I think we had a great morning and got some important work done together. I'm very grateful for the time.
We started with our Core Values Project. We're aiming to discover (not invent!) the few, pithy, apt phrases that capture the heart of Trinity. They have to be connected to the mission, but not simply a repeat of the mission. We've been working on a draft over the summer, but today I asked the faculty to come with a "That's Trinity" story. They all brought their laptops or iPads and we used Google Drive Forms to allow them each to type in a brief story that captured something of the heart of Trinity.
Stories are powerful and they capture and reveal really important things. I haven't had a chance to read them all, but what I have read is powerful. I look foward to mining these and to sharing them, as appropriate.
Then we divided up. Math, science, foreign language, fine arts, and PE departments met separately to work on their year-long projects of curriculum alignment.
And the TK-5 teachers along with all 6-8 teachers of LA, history, and Bible met to discuss writing. We returned to the 6+1 Traits curriculum that we have been using now for several years, reviewed the basics, and then heard from three sets of teachers who shared success stories in writing.
Serena Whisenhunt shared how she and Spencer Dicks have collaborated on a project in 8th grade. And she told moving and compelling stories of what the kids have come to call the "Stalking Project."
The sixth grade team shared about their Two Old Men project.
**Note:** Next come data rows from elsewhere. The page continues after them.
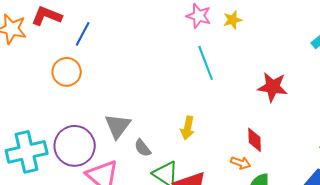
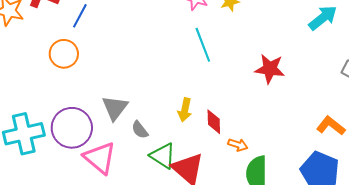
red diamond: (255, 140) -> (214, 122), moved

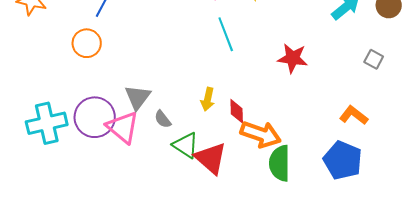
orange arrow: (238, 145) -> (261, 134), size x2.0
pink triangle: (100, 158) -> (123, 127), moved

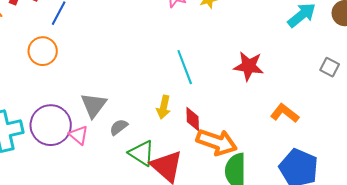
cyan line: (226, 34) -> (185, 67), moved
orange L-shape: (354, 115) -> (285, 113), moved
gray semicircle: (163, 119) -> (119, 127), turned 90
pink triangle: (123, 127) -> (79, 135), size x0.6

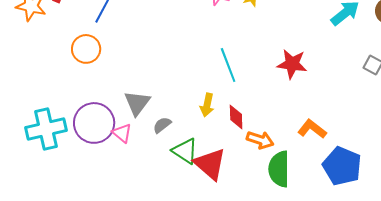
orange L-shape: (285, 113) -> (312, 129), moved
orange arrow: (217, 142) -> (260, 140), size x0.7

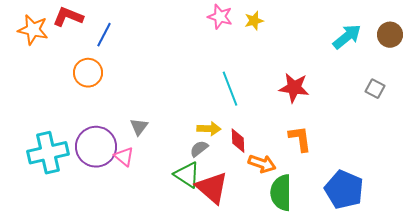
gray triangle: (137, 103) -> (139, 127), size x0.7
yellow arrow: (207, 105) -> (209, 129), turned -100
gray semicircle: (162, 125) -> (199, 149), moved
orange L-shape: (312, 129) -> (300, 139), moved, turned 44

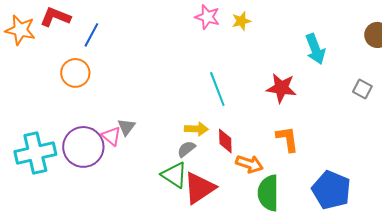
cyan arrow: (347, 37) -> (315, 49), moved, turned 108
pink triangle: (124, 157) -> (111, 136), moved
red triangle: (212, 188) -> (199, 188), turned 45

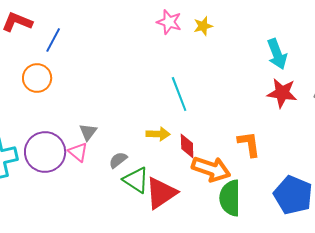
red star: (281, 88) -> (282, 93), moved
pink triangle: (111, 136) -> (78, 152), moved
gray semicircle: (186, 149) -> (118, 160), moved
orange arrow: (249, 164) -> (211, 169), size x1.4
A wonderful example of integration across the disciplines, even including the art teacher.
Mrs. Lemke (who organized this session) shared some exciting work that the second grade had done using simple graphic organizers.
And Rita Davis and John Morganti shared what they are doing with Wordly Wise stories. I already had a sense of the importance of this work because earlier this week four fourth graders had knocked on my door and appeared with their stories in hand. They sat on my couch and read them to me, start to finish. They were very proud of their work, as they should be.